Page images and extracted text
============================================================
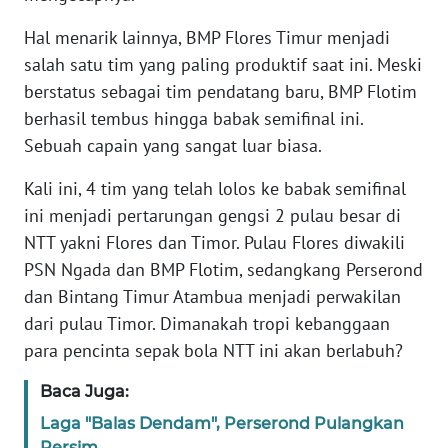
BARAT
Hal menarik lainnya, BMP Flores Timur menjadi
salah satu tim yang paling produktif saat ini. Meski
WN
RIAU
berstatus sebagai tim pendatang baru, BMP Flotim
berhasil tembus hingga babak semifinal ini.
WN
Sebuah capain yang sangat luar biasa.
SERAMBI
Kali ini, 4 tim yang telah lolos ke babak semifinal
WN
ini menjadi pertarungan gengsi 2 pulau besar di
JAMBI
NTT yakni Flores dan Timor. Pulau Flores diwakili
PSN Ngada dan BMP Flotim, sedangkang Perserond
WN
dan Bintang Timur Atambua menjadi perwakilan
SULTRA
dari pulau Timor. Dimanakah tropi kebanggaan
para pencinta sepak bola NTT ini akan berlabuh?
WN
NTB
Baca Juga:
Laga "Balas Dendam", Perserond Pulangkan
WN
Persim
============================================================
_YOUR TASK_
A single figure is required: the number of lines in the data where the word "Flotim" occurs.

_TASK ANSWER_
2